#### Work to complete:
Your task is to copy the lines of the data below from the line holding "Task: Click on the Categories" through the line holding "This screenshot has height=1753, width=1280.", inclusive, exactly and with nothing added.

-- Opening Marker --

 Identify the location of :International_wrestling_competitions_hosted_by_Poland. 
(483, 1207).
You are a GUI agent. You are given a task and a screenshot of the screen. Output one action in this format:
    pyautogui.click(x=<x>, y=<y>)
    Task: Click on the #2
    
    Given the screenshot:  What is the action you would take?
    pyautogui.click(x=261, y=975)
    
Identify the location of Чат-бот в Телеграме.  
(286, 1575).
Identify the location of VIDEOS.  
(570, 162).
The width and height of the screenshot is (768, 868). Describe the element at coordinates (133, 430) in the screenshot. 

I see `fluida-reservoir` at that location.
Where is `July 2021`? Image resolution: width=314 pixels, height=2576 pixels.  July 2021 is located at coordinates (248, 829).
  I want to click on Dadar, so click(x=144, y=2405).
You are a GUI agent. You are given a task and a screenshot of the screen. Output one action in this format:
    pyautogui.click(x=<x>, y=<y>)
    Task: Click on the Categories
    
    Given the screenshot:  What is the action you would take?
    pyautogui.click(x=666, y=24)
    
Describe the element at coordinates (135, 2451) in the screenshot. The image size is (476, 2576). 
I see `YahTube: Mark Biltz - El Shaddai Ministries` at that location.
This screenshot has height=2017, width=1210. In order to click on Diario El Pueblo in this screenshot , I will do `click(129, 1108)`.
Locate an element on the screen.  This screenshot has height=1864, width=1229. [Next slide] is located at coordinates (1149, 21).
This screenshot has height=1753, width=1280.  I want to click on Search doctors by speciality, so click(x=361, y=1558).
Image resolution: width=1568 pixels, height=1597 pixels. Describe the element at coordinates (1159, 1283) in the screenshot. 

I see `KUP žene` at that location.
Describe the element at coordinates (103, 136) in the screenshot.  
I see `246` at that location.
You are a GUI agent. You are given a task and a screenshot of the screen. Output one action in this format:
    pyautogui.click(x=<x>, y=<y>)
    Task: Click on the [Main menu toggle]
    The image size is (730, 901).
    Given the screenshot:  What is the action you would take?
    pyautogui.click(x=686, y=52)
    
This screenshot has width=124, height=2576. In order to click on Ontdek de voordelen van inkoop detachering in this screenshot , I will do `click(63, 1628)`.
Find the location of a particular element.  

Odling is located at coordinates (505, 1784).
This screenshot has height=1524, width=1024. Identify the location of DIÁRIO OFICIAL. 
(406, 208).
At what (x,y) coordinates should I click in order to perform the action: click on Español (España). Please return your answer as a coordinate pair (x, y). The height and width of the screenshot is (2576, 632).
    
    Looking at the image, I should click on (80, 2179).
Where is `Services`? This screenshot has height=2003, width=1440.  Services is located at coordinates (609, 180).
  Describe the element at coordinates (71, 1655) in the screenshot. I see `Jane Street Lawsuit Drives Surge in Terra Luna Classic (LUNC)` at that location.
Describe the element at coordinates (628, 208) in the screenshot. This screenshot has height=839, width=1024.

-- Closing Marker --

#### Output of the task:
    Task: Click on the Categories
    
    Given the screenshot:  What is the action you would take?
    pyautogui.click(x=666, y=24)
    
Describe the element at coordinates (135, 2451) in the screenshot. The image size is (476, 2576). 
I see `YahTube: Mark Biltz - El Shaddai Ministries` at that location.
This screenshot has height=2017, width=1210. In order to click on Diario El Pueblo in this screenshot , I will do `click(129, 1108)`.
Locate an element on the screen.  This screenshot has height=1864, width=1229. [Next slide] is located at coordinates (1149, 21).
This screenshot has height=1753, width=1280.  I want to click on Search doctors by speciality, so click(x=361, y=1558).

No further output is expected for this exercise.